Sunday, March 25, 2007


As the countdown commences, let us ponder for a moment the meaning of a new cosmology for the human vision of its place in the cosmos.

Nowadays, the Newtonian universe feels cold and mean. One often hears the sentiment that we are no more than fluff on the edge of a random galaxy. With Dark Matter thrown in, people say we are not even that. After pondering a question from M. Porter I thought of coming up with some new slogans. Let's try this one out for size first: we are Hawking radiation.

In the 20th century view of the cosmos, this is really no better than thinking of ourselves as garbage. But the slogan is meant as a quantum gravitational one, and the concept of Hawking radiation is immensely rich. By considering only the lightest particles of the standard model we have trusted a false picture of nothingness. But the complexity of life has increased with time. The black hole at the centre of the earth is a part of what we are.

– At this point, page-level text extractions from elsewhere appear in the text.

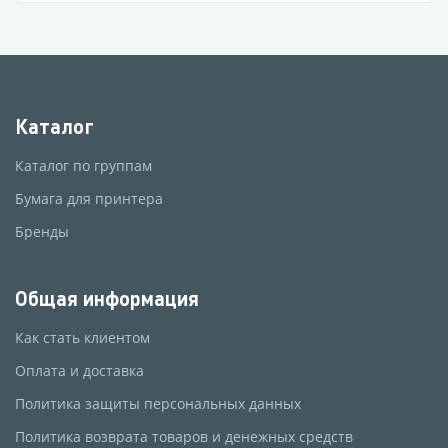
Каталог
Каталог по группам
Бумага для принтера
Бренды
Общая информация
Как стать клиентом
Оплата и доставка
Политика защиты персональных данных
Политика возврата товаров и денежных средств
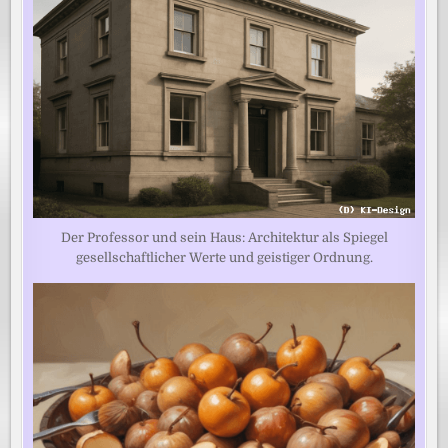
Der Professor und sein Haus: Architektur als Spiegel
gesellschaftlicher Werte und geistiger Ordnung.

Blogger Matti Pitkanen said...

Nowadays, the Newtonian universe feels cold and mean. One often hears the sentiment that we are no more than fluff on the edge of a random galaxy. With Dark Matter thrown in, people say we are not even that."

Not a very inspiring vision. One can try to deconstruct it by asking what "we" really means. A possible answer is based on quantum model of living matter. "We" would consist of macroscopically quantum coherent dark matter quantum controlling visible matter. Hierarchy of dark matter with levels characterized by increasing value of Planck constant would make cosmos a living organism since dark variants of elementary particles can have arbitrarily large Compton lengths (they scale as hbar).

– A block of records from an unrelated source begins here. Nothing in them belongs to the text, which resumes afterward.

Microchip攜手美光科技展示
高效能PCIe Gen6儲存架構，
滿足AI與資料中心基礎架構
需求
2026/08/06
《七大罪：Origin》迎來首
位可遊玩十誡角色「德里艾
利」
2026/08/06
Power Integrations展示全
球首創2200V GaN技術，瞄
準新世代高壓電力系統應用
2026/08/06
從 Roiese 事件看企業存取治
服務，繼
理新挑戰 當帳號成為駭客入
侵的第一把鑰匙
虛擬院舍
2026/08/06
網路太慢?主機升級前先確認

Dark matter as a template for the formation of visible structures would reflect itself directly in the physics of visible matter. Bohr rules for planetary orbits is one implication and there is indeed empirical evidence for them.

One can go even further. Accept the generalization of the notion of number obtained by identifying reals and p-adics along common rationals (roughly). Identify correlates of cognition as p-adic space-time sheets. p-Adically smooth space-time sheets contain rational points with arbitrarily large distance from origin and have thus infinite size in the real sense. Therefore our "cognitive bodies"/"thought bubbles" would have size of entire Universe (also in the direction of geometric time).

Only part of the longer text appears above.